The second was a purpose-built unit test framework. Intuit had always run automated tests, but the previous system produced only pass/fail results. When a test failed, developers had to manually open the underlying tax return data file to trace the cause. "The automation would tell you pass, fail, you would have to dig into the actual tax data file to see what might have been wrong," Shaw said. The new framework identifies the specific code segment responsible, generates an explanation and allows the correction to be made inside the framework itself.
Shaw said accuracy for a consumer tax product has to be close to 100 percent. Sarah Aerni, Intuit's VP of technology for the Consumer Group, said the architecture has to produce deterministic results. "Having the types of capabilities around determinism and verifiably correct through tests — that's what leads to that sort of confidence," Aerni said.
The tooling handles the speed. But Intuit also uses LLM-based evaluation tools to validate AI-generated output, and even those require a human tax expert to assess whether the result is correct. "It comes down to having human expertise to be able to validate and verify just about anything," Aerni said.
Four components any regulated-industry team can use
The OBBB was a tax problem, but the underlying conditions are not unique to tax.
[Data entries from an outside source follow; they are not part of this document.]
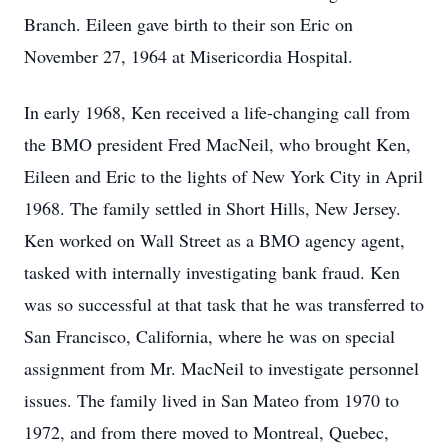
Branch. Eileen gave birth to their son Eric on
November 27, 1964 at Misericordia Hospital.
In early 1968, Ken received a life-changing call from
the BMO president Fred MacNeil, who brought Ken,
Eileen and Eric to the lights of New York City in April
1968. The family settled in Short Hills, New Jersey.
Ken worked on Wall Street as a BMO agency agent,
tasked with internally investigating bank fraud. Ken
was so successful at that task that he was transferred to
San Francisco, California, where he was on special
assignment from Mr. MacNeil to investigate personnel
issues. The family lived in San Mateo from 1970 to
1972, and from there moved to Montreal, Quebec,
Healthcare, financial services, legal tech and government contracting teams regularly face the same combination: complex regulatory documents, hard deadlines, proprietary codebases, and near-zero error tolerance.
Based on Intuit's implementation, four elements of the workflow are transferable to other domain-constrained development environments:
Use commercial LLMs for document analysis. General-purpose models handle parsing, reconciliation and provision filtering well. That is where they add speed without creating accuracy risk.
Shift to domain-aware tooling when analysis becomes implementation. General-purpose models generating code into a proprietary environment without understanding it will produce output that cannot be trusted at scale.
Build evaluation infrastructure before the deadline, not during the sprint. Generic automated testing produces pass/fail outputs. Domain-specific test tooling that identifies failures and enables in-context fixes is what makes AI-generated code shippable.
Deploy AI tools across the whole organization, not just engineering. Shaw said Intuit trained and monitored usage across all functions. AI fluency was distributed across the organization rather than concentrated in early adopters.
"We continue to lean into the AI and human intelligence opportunity here, so that our customers get what they need out of the experiences that we build," Aerni said.